CMS issued an informational bulletin on December 4, 2020, that reiterates these current renewal and redetermination rules for states but does not address processes at the end of the PHE. CMS is encouraging states to conduct renewals and redeterminations to the extent possible during the PHE and plans to issue more specific guidance later about the end of the PHE.21 This guidance could include more specific instructions to states about policies and processes for addressing redetermination and renewal backlogs that may have accumulated during the PHE, when data matches for income must be conducted, when to determine current income (for example, when states must conduct another updated eligibility determination to check for subsequent changes in circumstances for individuals who maintained eligibility only due to the MOE), and what notices will be required when the PHE ends. Prior to the PHE, CMS had encouraged states to enhance verification processes and conduct periodic data checks, which may have contributed to enrollment declines.
How will states implement requirements and options in the new IFR? It is unclear how many individuals will be transitioned to alternative eligibility pathways within the same coverage tier, how enrollees will be notified of such a change, and how administratively challenging such transitions will be for states. The recent CMS bulletin also affirms current rules that if an individual is determined eligible following a change in circumstances, states can start a new 12-month renewal period if all other eligibility criteria can be verified. While few states have used this option, more states may use this option to help stagger renewals following the end of the PHE. In addition, it will be important to watch if states restrict benefits or increase cost-sharing, particularly as Governors develop budgets for the upcoming fiscal year and states continue to face economic pressures and reduced revenues.
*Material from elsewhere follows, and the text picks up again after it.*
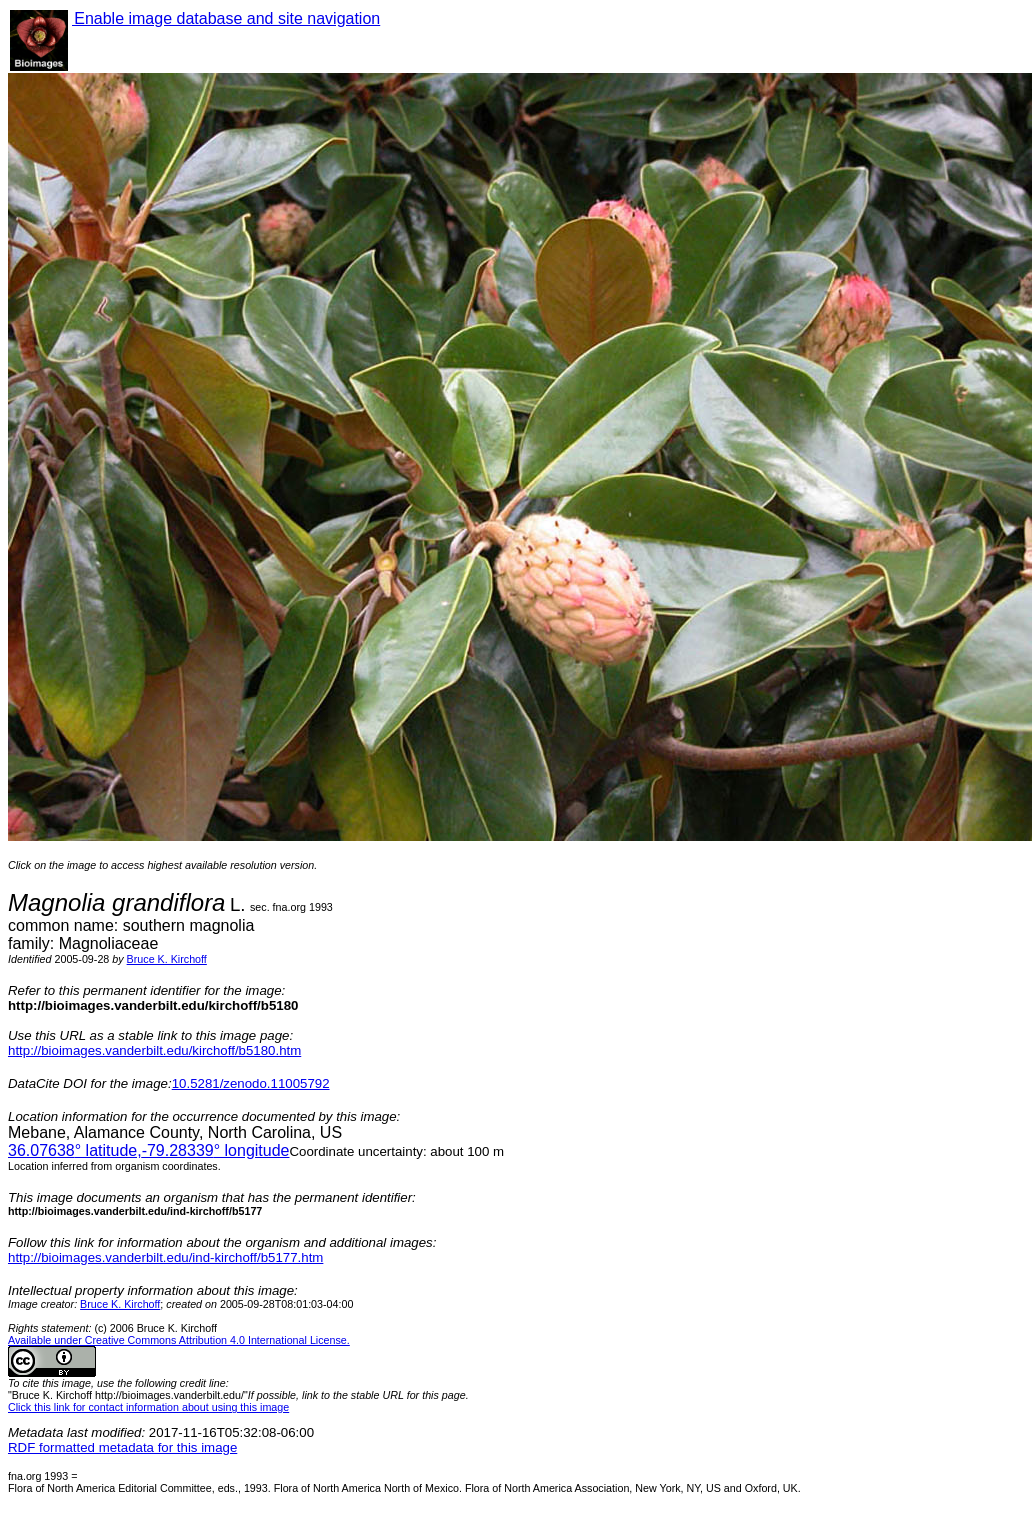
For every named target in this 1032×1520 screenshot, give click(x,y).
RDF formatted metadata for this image (122, 1447)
Will the PHE be extended and for how long? The current PHE declaration expires on January 20, 2021, and it is expected it will be extended either by the current Administration or under by the Biden Administration for at least another 90 days. If the PHE is not extended, continuous coverage requirements will end on January 31, 2021, and the enhanced FMAP and other MOE requirements will expire on March 31, 2021. State eligibility and enrollment flexibilities through Disaster-Relief SPAs during the PHE will also expire. Providing more transparency or clarity on how long the PHE is likely to remain in place will be helpful to states as they prepare for when continuous coverage and other MOE requirements end.